Drug suspension lifted Barron heads to Q-School

By Doug FergusonNovember 15, 2010, 11:16 pm

Doug Barron had a marathon day of golf by his standards, leaving him more excited than he was exhausted.

Only a few months ago, he had no energy for anything, even after a long night of sleep. Last week in Houston, Barron played 18 holes in the wind at a mini-tour event, then drove 90 miles across town to play nine holes at Redstone Golf Club, where the second stage of PGA Tour Qualifying School starts Tuesday.

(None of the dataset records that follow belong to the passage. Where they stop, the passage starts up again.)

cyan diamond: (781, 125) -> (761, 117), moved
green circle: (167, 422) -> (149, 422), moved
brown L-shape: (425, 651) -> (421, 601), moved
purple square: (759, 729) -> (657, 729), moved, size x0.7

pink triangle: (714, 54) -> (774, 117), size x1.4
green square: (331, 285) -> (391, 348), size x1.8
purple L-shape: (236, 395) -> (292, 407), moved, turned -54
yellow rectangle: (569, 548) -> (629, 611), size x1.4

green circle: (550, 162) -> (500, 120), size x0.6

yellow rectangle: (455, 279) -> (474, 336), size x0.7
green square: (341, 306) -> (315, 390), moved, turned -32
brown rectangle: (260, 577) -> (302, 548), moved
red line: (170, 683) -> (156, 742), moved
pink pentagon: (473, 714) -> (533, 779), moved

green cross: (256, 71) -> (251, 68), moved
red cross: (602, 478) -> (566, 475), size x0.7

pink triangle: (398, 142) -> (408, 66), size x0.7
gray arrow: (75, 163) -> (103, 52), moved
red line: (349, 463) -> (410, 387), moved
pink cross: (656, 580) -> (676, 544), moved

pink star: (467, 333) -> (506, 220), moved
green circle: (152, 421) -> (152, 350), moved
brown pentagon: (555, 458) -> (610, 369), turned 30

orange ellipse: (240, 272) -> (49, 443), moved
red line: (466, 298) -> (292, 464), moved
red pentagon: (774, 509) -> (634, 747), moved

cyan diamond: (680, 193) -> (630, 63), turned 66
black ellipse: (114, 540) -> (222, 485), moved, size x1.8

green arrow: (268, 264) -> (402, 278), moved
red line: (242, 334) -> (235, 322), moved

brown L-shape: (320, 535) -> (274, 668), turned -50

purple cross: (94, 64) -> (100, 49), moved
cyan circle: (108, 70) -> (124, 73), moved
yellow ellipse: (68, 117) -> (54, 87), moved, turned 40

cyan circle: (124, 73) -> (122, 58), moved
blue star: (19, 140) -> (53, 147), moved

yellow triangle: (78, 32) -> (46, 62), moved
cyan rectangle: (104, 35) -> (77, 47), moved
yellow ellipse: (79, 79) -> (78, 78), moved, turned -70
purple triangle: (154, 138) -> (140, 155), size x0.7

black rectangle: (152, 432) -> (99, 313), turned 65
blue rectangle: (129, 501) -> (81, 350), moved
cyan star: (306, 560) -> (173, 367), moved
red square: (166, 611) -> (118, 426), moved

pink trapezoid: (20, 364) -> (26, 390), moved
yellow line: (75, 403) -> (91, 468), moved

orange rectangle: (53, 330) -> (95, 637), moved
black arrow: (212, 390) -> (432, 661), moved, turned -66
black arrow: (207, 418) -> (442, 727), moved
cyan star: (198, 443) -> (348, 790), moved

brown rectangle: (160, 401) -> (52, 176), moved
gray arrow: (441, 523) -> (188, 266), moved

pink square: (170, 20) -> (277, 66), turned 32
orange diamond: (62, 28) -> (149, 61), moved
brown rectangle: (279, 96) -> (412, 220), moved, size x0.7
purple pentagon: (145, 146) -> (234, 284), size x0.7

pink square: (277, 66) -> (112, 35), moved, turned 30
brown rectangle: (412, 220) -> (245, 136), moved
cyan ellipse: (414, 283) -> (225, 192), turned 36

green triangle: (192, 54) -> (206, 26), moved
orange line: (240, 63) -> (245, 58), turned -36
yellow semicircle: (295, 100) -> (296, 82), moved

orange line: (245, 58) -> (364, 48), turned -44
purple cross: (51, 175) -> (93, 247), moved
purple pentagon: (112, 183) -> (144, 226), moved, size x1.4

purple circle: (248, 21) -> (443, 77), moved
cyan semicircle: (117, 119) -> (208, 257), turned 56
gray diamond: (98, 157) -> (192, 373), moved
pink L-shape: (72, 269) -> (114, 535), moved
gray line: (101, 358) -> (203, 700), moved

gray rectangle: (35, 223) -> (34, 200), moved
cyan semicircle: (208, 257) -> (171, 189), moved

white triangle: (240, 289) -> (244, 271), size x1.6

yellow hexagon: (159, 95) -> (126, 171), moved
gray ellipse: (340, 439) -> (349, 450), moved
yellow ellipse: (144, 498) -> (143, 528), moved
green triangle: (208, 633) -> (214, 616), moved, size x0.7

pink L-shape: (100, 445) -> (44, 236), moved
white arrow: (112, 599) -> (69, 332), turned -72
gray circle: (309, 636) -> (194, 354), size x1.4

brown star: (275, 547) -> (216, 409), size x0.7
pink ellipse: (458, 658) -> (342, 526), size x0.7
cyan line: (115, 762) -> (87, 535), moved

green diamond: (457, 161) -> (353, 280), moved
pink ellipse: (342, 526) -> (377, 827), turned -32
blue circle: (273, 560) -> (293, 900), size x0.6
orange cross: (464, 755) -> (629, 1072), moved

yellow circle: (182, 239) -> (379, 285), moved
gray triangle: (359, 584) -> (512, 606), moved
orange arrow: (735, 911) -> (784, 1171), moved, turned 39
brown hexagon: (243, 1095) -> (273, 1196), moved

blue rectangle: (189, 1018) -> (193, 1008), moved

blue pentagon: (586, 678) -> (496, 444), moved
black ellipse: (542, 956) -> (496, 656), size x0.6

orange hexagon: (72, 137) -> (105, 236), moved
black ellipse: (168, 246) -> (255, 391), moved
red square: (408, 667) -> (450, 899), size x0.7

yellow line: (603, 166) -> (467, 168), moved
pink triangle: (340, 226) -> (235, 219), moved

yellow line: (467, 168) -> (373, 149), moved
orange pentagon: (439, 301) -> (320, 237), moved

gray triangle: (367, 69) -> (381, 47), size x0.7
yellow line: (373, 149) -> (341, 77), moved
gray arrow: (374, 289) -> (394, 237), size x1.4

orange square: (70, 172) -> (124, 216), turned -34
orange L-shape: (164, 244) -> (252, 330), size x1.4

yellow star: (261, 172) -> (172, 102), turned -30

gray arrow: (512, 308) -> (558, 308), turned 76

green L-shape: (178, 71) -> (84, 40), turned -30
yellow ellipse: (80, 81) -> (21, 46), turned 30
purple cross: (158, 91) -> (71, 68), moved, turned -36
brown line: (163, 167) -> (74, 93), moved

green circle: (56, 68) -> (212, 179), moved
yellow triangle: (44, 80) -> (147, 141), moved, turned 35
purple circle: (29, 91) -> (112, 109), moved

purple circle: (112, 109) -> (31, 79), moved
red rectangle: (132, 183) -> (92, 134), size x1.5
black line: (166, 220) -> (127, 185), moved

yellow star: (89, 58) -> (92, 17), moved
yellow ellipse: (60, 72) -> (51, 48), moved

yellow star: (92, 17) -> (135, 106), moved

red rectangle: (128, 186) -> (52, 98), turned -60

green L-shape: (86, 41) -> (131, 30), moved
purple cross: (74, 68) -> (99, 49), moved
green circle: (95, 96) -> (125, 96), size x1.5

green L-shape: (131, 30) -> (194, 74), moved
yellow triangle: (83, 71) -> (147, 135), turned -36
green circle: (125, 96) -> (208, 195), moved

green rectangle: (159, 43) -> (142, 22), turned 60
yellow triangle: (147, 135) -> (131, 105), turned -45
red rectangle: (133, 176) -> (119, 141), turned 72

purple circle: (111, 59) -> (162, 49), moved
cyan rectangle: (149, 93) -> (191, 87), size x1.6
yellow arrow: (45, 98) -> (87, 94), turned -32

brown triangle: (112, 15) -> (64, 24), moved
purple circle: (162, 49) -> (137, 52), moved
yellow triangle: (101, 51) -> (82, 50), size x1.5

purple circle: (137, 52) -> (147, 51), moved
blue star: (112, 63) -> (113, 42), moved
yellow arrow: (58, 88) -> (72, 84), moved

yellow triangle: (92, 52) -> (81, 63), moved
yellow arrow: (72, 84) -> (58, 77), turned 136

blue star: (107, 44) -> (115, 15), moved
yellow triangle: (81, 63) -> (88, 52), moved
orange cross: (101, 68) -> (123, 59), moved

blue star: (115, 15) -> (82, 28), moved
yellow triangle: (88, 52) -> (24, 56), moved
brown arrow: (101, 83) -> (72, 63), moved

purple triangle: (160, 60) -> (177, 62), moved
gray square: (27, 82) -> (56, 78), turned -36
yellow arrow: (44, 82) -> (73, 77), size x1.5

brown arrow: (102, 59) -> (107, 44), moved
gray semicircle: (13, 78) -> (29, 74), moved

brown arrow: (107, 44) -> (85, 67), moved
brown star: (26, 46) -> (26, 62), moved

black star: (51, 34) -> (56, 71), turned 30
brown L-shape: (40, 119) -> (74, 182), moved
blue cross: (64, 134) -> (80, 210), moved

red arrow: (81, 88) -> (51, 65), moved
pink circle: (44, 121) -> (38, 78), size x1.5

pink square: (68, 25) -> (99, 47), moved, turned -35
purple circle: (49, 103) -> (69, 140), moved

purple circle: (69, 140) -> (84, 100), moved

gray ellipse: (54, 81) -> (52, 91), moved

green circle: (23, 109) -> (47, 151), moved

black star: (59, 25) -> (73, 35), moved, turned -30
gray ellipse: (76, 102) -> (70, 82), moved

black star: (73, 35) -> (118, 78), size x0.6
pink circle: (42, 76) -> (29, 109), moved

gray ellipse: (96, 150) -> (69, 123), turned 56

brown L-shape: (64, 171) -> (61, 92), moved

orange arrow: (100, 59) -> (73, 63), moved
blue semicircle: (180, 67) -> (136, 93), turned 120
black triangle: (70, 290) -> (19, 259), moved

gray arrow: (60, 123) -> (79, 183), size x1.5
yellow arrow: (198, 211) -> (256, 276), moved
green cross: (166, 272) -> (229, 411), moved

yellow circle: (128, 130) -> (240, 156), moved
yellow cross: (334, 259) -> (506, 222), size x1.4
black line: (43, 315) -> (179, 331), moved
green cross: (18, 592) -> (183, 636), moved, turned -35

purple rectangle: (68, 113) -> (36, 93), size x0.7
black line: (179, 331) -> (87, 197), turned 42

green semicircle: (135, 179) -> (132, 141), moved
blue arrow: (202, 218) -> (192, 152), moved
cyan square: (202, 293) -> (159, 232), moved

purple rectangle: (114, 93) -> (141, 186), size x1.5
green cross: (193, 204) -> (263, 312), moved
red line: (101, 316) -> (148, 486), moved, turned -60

“It was great having my energy back,” he said in a telephone interview.

Now he’s trying to get his job back.

Barron, the first player suspended under the tour’s anti-doping policy, returns to the PGA Tour on Tuesday at Q-School, among those facing a long road back to the big leagues. For the 41-year-old Barron, his path includes an unprecedented detour.

The one-year suspension was lifted in September, with Barron granted a therapeutic use exemption for low testosterone. He didn’t have the exemption last year at the St. Jude Classic, when he was randomly picked for drug testing at his only PGA Tour start. His lawsuit against the tour has been settled. All he wants to think about now is his golf.

“I’ve been preparing for this day for more than a year,” Barron said.

He did not resume taking testosterone until after he was approved for the exemption, and Barron says it has been “the best seven weeks of my life.” His strength and spirits restored, he set out to get back in golf shape before Q-School.

Instead of trying to Monday qualify for tour events, he went looking for competition on mini-tours, playing six times. He finished 13th in his last two-day tournament, earning $750. The previous event he was seventh and made $1,100.

“Vacation money for when I retire,” he said with a laugh.

There has been little to laugh about until recently.

The stunning news that a player had violated the tour’s doping policy was tempered by the fact it was Barron. He had played only eight full years on tour, never making more than $461,981 in any season. He is best remembered for taking his shirt off to play a shot out of the water at Innisbrook in 2006, exposing a physique that did little to persuade skeptics that golf is an athletic endeavor.

And that injection of testosterone he says he took three weeks before the St. Jude Classic?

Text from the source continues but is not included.